# Introduction

- The paper proposes a new RNN Encoder-Decoder architecture that can improve the performance of statistical machine translation (SMT) systems.
- Link to the paper

# RNN Encoder-Decoder

- Model consists of two RNNs
- Encoder: Learns to encode a variable-length input sequence into a fixed-length vector representation.
- Decoder: Learns to decode a given fixed-length vector representation into a variable-length target sequence.
- Two networks are trained jointly to maximise the conditional probability of the target sequence given the input source sequence.
- Trained model can be used to:
- generate a target sequence, given an input sequence.
- score a given pair of input and output sequences.

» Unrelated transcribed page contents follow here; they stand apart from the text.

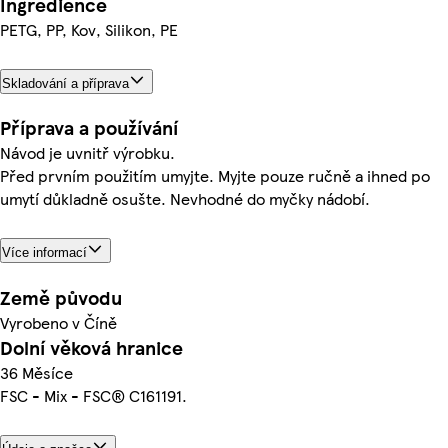
Ingredience
PETG, PP, Kov, Silikon, PE
Skladování a příprava
Příprava a používání
Návod je uvnitř výrobku.
Před prvním použitím umyjte. Myjte pouze ručně a ihned po
umytí důkladně osušte. Nevhodné do myčky nádobí.
Více informací
Země původu
Vyrobeno v Číně
Dolní věková hranice
36 Měsíce
FSC - Mix - FSC® C161191.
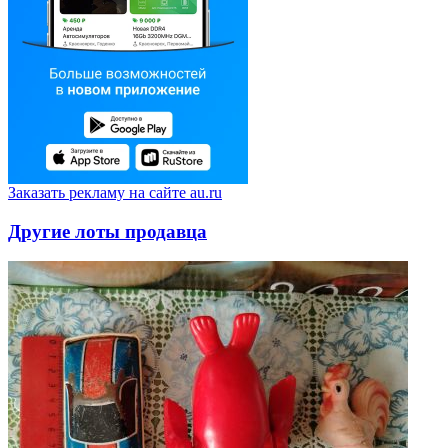
Заказать рекламу на сайте au.ru
Другие лоты продавца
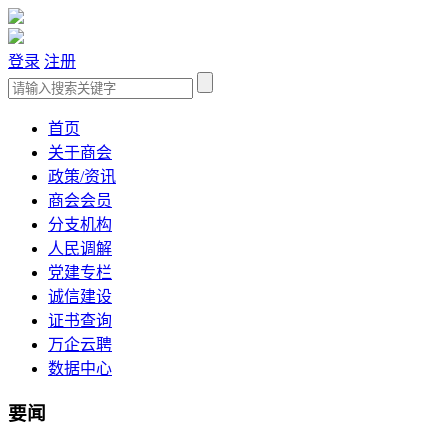
登录
注册
首页
关于商会
政策/资讯
商会会员
分支机构
人民调解
党建专栏
诚信建设
证书查询
万企云聘
数据中心
要闻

**Hidden Unit that adaptively remembers and forgets.**

- Hidden unit updated to have a
- reset gate that adaptively
*drop*any hidden state information that it finds irrelevant. - update gate that controls how much information from the previous state to carry over.
- Each hidden unit has separate reset and update gates which improve the memory capacity and makes it easier to train.

# Statistical Machine Translation (SMT)

- In the phrase-based SMT framework, the translation model is factorised into the translation probabilities of matching phrases in the source and target sentences.
- RNN Encoder-Decoder can be used to rescore the phrase pairs in the phrase table

# Experiments

**Details**

- 1000 hidden units.
- Activation function in proposed hidden unit - hyperbolic tangent function
- Non-recurrent weights initialized by sampling from an isotropic Gaussian distribution (mean = 0, sd = 0.01)
- Recurrent weights initialized by sampling from white Gaussian distribution and using its left singular vectors.
- Adadelta and SGD

**Observations**

- Train the model to translate an English phrase to French phrase.
- Using the model to score phrase pairs in the standard phrase-based SMT system improves the translation performance.
- Train a CSLM (Continuous Space Language Model) and compare phrase scores from trained model with those given by CSLM.
- RNN Encoder–Decoder is better at capturing the linguistic regularities in the phrase table.
- RNN Encoder-Decoder learns a continuous space representation for phrases that preserves both the semantic and syntactic structure.